» SOURCE MATERIAL:
[Start of section]

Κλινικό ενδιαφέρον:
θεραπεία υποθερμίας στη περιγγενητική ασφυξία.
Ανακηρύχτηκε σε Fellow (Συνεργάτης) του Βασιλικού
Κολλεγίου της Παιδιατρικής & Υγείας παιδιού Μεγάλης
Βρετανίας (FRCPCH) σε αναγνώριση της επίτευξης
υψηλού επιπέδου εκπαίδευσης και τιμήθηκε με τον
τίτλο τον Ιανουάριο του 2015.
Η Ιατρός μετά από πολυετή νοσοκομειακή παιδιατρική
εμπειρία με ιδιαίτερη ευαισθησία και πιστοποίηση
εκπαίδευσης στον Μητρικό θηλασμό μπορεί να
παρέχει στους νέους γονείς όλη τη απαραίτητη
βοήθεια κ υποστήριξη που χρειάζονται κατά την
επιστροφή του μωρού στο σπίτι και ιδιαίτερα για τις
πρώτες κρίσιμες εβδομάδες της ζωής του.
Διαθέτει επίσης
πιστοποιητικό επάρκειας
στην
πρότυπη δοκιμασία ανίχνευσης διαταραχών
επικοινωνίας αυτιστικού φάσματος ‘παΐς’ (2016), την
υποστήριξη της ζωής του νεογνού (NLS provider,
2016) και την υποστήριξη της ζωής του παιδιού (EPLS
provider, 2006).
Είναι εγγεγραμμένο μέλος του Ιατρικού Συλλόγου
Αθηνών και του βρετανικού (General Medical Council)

[End of section]

» WHAT YOU WILL DO: Copy out the entries above again, keeping them exact.

» ANSWER TO THE PROBLEM:
Κλινικό ενδιαφέρον:
θεραπεία υποθερμίας στη περιγγενητική ασφυξία.
Ανακηρύχτηκε σε Fellow (Συνεργάτης) του Βασιλικού
Κολλεγίου της Παιδιατρικής & Υγείας παιδιού Μεγάλης
Βρετανίας (FRCPCH) σε αναγνώριση της επίτευξης
υψηλού επιπέδου εκπαίδευσης και τιμήθηκε με τον
τίτλο τον Ιανουάριο του 2015.
Η Ιατρός μετά από πολυετή νοσοκομειακή παιδιατρική
εμπειρία με ιδιαίτερη ευαισθησία και πιστοποίηση
εκπαίδευσης στον Μητρικό θηλασμό μπορεί να
παρέχει στους νέους γονείς όλη τη απαραίτητη
βοήθεια κ υποστήριξη που χρειάζονται κατά την
επιστροφή του μωρού στο σπίτι και ιδιαίτερα για τις
πρώτες κρίσιμες εβδομάδες της ζωής του.
Διαθέτει επίσης
πιστοποιητικό επάρκειας
στην
πρότυπη δοκιμασία ανίχνευσης διαταραχών
επικοινωνίας αυτιστικού φάσματος ‘παΐς’ (2016), την
υποστήριξη της ζωής του νεογνού (NLS provider,
2016) και την υποστήριξη της ζωής του παιδιού (EPLS
provider, 2006).
Είναι εγγεγραμμένο μέλος του Ιατρικού Συλλόγου
Αθηνών και του βρετανικού (General Medical Council)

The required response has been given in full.